We will be scraping and streaming data engineer job postings so we can perform analysis on what companies look for when hiring data engineers.
Here we are working with job postings. We are using Indeed.com for no particular reason. We are scraping using Selenium, Firefox, and BeautifulSoup.
We are starting by sending the url we scraped in the previous step and publishing these to a Kafka topic. This allows us to decouple processing each url from grabbing the urls. This also gives us flexibility to create multiple processes off the first step of grabbing the url.

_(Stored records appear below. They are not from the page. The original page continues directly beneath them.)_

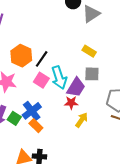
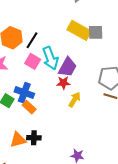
yellow rectangle: (89, 51) -> (79, 30), size x1.6
gray square: (92, 74) -> (96, 32), moved
blue cross: (32, 111) -> (24, 93), turned -30

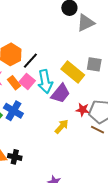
yellow rectangle: (79, 30) -> (73, 72), moved
red star: (63, 83) -> (83, 110), moved
orange rectangle: (29, 107) -> (14, 83), moved

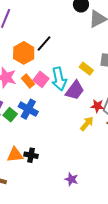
black line: (30, 61) -> (44, 43), moved
yellow rectangle: (73, 72) -> (86, 69), size x0.6
yellow arrow: (62, 127) -> (87, 124), moved

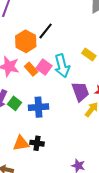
purple trapezoid: (75, 90) -> (80, 92), moved, turned -55
blue cross: (28, 109) -> (39, 107), moved, turned -30

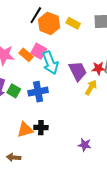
orange hexagon: (26, 41) -> (49, 23), moved
yellow rectangle: (89, 55) -> (73, 23), moved
cyan arrow: (62, 66) -> (50, 63), moved

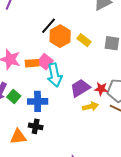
orange rectangle: (26, 55) -> (32, 63), turned -56
purple trapezoid: (78, 71) -> (80, 88), turned -105
yellow arrow: (91, 87) -> (90, 106), turned 35
black cross: (41, 128) -> (36, 126), moved

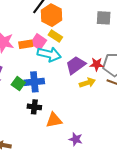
yellow rectangle: (84, 40) -> (55, 36), moved
cyan arrow: (55, 75) -> (49, 54), turned -60
green square: (14, 96) -> (18, 84), moved
orange triangle: (18, 137) -> (54, 120), moved

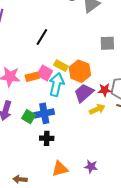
orange hexagon: (52, 15) -> (80, 71), moved
cyan arrow: (49, 54) -> (56, 84), turned -85
orange triangle: (54, 120) -> (60, 169), moved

We are then creating flat files. These would usually be in an object storage layer like S3 or Cloud Storage but local files work fine as well. We are saving these as text files. One improvement to this example/demo would be to use Spark or Dask to read from the kafka stream and create parquet files. Parquet files are used quite often in data engineering when storing flat files.
There is quite often a warehouse that most analysts and data scientists use most often when querying company or external data. Some options include Redshift, Snowflake, Presto, Big Query or Sql Server. The main draw to this type of system is performance. Time is valuable to an analyst or data scientist so you don't want to be waiting forever for your queries to come back.
We are using an open source offering for our Business Intelligence layer, Redash. Many companies use tools like Tableau, Domo, Looker, etc. for this purpose. I'm a data engineer and although I have aspirations to create beautiful visualizations don't get your hopes up on how good these will look.
Well I can say a few things that are missing from this demo:
- Good logging and alerting. We could use something like DataDog or Cloudwatch or the ELK stack or Prometheus.
- Tests, there are quite a few people I don't want to see this repo because it currently lacks any tests.
- Orchestration! Every step in this could be orchestrated in a DAG using something like Airflow, Prefect, Luigi, etc.
I'm not sure how much I want to hone this example. PRs Welcome!